Am 1. Februar 2026, gegen 11:00 Uhr, wurde auf der A2 Südautobahn, im Bereich Wernberg in Richtung Italien, ein Pkw mit einer Geschwindigkeit von fast 190 km/h angehalten. Die erlaubte Höchstgeschwindigkeit beträgt 130 km/h. Der Fahrer, ein 51-jähriger Mann aus Wien, überschritt die zulässige Geschwindigkeit um mehr als 50 km/h, nachdem die Messtoleranz abgezogen wurde. Nach der Geschwindigkeitsmessung wurde eine Funkfahndung eingeleitet, und das Fahrzeug wurde später am Verkehrs-Kontrollplatz Arnoldstein von einer weiteren Polizeistreife angehalten und kontrolliert. Die Polizei nahm dem Fahrer den Führerschein vorläufig ab, untersagte die Weiterfahrt und erstattete Anzeige.
Diese rasante Geschwindigkeitsübertretung ist kein Einzelfall auf der A2. Laut blitzerkatalog.org sind derzeit 33 Blitzer-Standorte auf der Autobahn erfasst, darunter 13 feste Blitzer, 6 Blitzeranhänger und 14 mobile Blitzer. Besonders häufig treten Geschwindigkeitskontrollen in Bereichen mit Tempolimits von 60, 80 oder 100 km/h auf, insbesondere in Baustellenbereichen oder bei widrigen Witterungsverhältnissen. Die Blitzertypen, die häufig zum Einsatz kommen, sind unter anderem Multanova VR6F und Vitronic PoliScan FM1.
Bußgelder und Konsequenzen
Die Geschwindigkeitsüberschreitung hat nicht nur rechtliche Konsequenzen, sondern auch finanzielle Auswirkungen. ADAC beschreibt, dass bei einer Überschreitung der Geschwindigkeit um 51 bis 60 km/h ein Bußgeld von 480 Euro sowie zwei Punkte in Flensburg drohen. Zudem können Wiederholungstäter, die innerhalb eines Jahres mehr als zwei Geschwindigkeitsüberschreitungen von mehr als 26 km/h begehen, ein Fahrverbot von einem Monat riskieren.

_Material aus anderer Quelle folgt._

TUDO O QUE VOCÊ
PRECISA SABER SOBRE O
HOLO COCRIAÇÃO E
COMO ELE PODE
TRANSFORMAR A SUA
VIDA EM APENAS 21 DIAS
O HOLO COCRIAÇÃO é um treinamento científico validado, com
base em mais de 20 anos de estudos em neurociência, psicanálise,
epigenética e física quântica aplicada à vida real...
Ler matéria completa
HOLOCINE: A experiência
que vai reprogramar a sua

Ab 26 km/h Überschreitung kann grundsätzlich ein Fahrverbot verhängt werden, während Bußgelder für andere Geschwindigkeitsüberschreitungen gestaffelt sind.

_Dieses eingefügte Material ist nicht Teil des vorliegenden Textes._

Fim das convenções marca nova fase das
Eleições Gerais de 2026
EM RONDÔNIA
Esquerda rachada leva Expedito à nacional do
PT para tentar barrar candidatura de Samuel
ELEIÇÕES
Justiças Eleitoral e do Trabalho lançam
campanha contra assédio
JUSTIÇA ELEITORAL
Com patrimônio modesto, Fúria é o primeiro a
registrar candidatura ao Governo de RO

Die Bußgelder für Geschwindigkeitsüberschreitungen auf der A2 sind wie folgt angelegt: Bei einer Überschreitung von 0-10 km/h beträgt das Bußgeld 20 Euro, während bei 61-70 km/h bereits 600 Euro zu zahlen sind, zusätzlich zu Punkten. Bei einem Verstoß über 70 km/h kann das Bußgeld bis zu 700 Euro betragen, was ein Fahrverbot von drei Monaten nach sich ziehen kann.
Rechtliche Möglichkeiten
Verkehrsteilnehmer, die sich ungerecht behandelt fühlen oder Zweifel an der Korrektheit der Messungen haben, können innerhalb von 14 Tagen Einspruch gegen den Bußgeldbescheid erheben. Es gibt zudem die Möglichkeit, die Blitzermessungen kostenlos auf Fehler zu überprüfen, was eine sinnvolle Option darstellen kann. Beratung durch spezialisierte Anwälte kann in solchen Fällen hilfreich sein, um Punkte oder ein Fahrverbot zu vermeiden.